- **TASK OBJECTIVE**
The response has to reproduce all entries exactly while excluding their pictures.

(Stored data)
◇ ◇ ◇ ◇ ◇

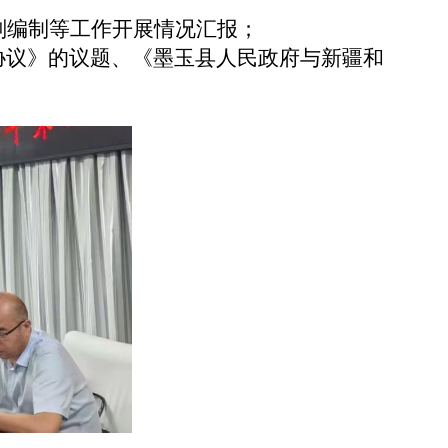
规划编制等工作开展情况汇报；
协议》的议题、
《
墨玉县人民政府与新疆和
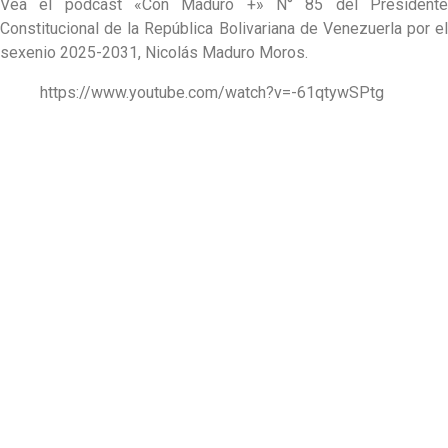
Vea el podcast «Con Maduro +» N° 85 del Presidente
Constitucional de la República Bolivariana de Venezuerla por el
sexenio 2025-2031, Nicolás Maduro Moros.
https://www.youtube.com/watch?v=-61qtywSPtg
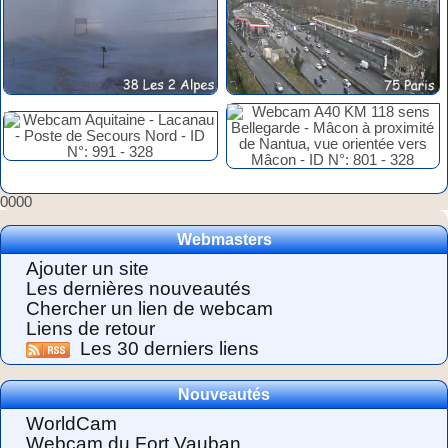
0000
Webmasters
Ajouter un site
Les dernières nouveautés
Chercher un lien de webcam
Liens de retour
Les 30 derniers liens
Nouveautés
WorldCam
Webcam du Fort Vauban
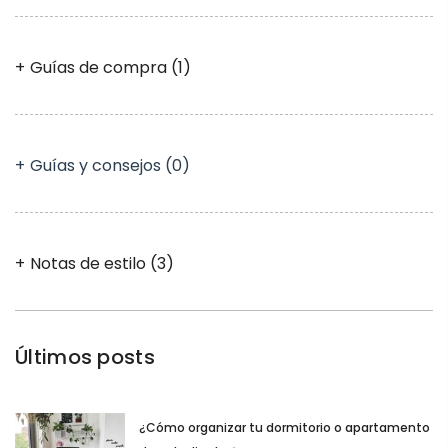
Guías de compra
(1)
Guías y consejos
(0)
Notas de estilo
(3)
Últimos posts
¿Cómo organizar tu dormitorio o apartamento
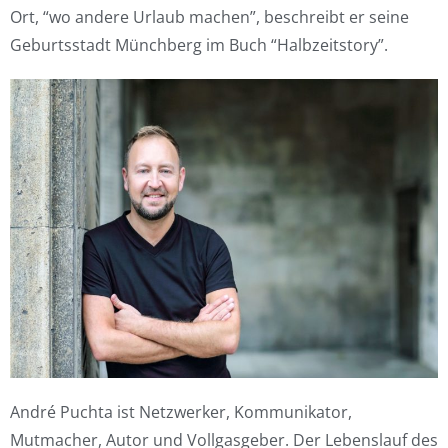
Ort, “wo andere Urlaub machen”, beschreibt er seine
Geburtsstadt Münchberg im Buch “Halbzeitstory”.
André Puchta ist Netzwerker, Kommunikator,
Mutmacher, Autor und Vollgasgeber. Der Lebenslauf des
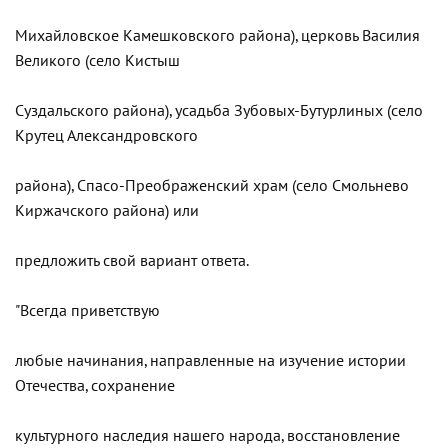
Михайловское Камешковского района), церковь Василия
Великого (село Кистыш
Суздальского района), усадьба Зубовых-Бутурлиных (село
Крутец Александровского
района), Спасо-Преображенский храм (село Смольнево
Киржачского района) или
предложить свой вариант ответа.
"Всегда приветствую
любые начинания, направленные на изучение истории
Отечества, сохранение
культурного наследия нашего народа, восстановление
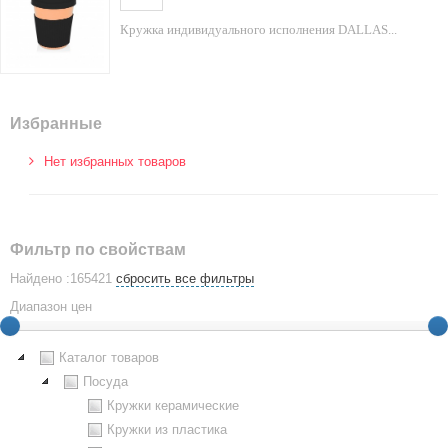
Кружка индивидуального исполнения DALLAS...
Избранные
Нет избранных товаров
Фильтр по свойствам
Найдено :165421
сбросить все фильтры
Диапазон цен
Каталог товаров
Посуда
Кружки керамические
Кружки из пластика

◇ ◇ ◇ ◇ ◇

- **SOLUTION TO THE EXERCISE**
规划编制等工作开展情况汇报；
协议》的议题、
《
墨玉县人民政府与新疆和
Vea el podcast «Con Maduro +» N° 85 del Presidente
Constitucional de la República Bolivariana de Venezuerla por el
sexenio 2025-2031, Nicolás Maduro Moros.
https://www.youtube.com/watch?v=-61qtywSPtg
0000
Webmasters
Ajouter un site
Les dernières nouveautés
Chercher un lien de webcam
Liens de retour
Les 30 derniers liens
Nouveautés
WorldCam
Webcam du Fort Vauban
Guías de compra
(1)
Guías y consejos
(0)
Notas de estilo
(3)
Últimos posts
¿Cómo organizar tu dormitorio o apartamento
Ort, “wo andere Urlaub machen”, beschreibt er seine
Geburtsstadt Münchberg im Buch “Halbzeitstory”.
André Puchta ist Netzwerker, Kommunikator,
Mutmacher, Autor und Vollgasgeber. Der Lebenslauf des
Михайловское Камешковского района), церковь Василия
Великого (село Кистыш
Суздальского района), усадьба Зубовых-Бутурлиных (село
Крутец Александровского
района), Спасо-Преображенский храм (село Смольнево
Киржачского района) или
предложить свой вариант ответа.
"Всегда приветствую
любые начинания, направленные на изучение истории
Отечества, сохранение
культурного наследия нашего народа, восстановление
Кружка индивидуального исполнения DALLAS...
Избранные
Нет избранных товаров
Фильтр по свойствам
Найдено :165421
сбросить все фильтры
Диапазон цен
Каталог товаров
Посуда
Кружки керамические
Кружки из пластика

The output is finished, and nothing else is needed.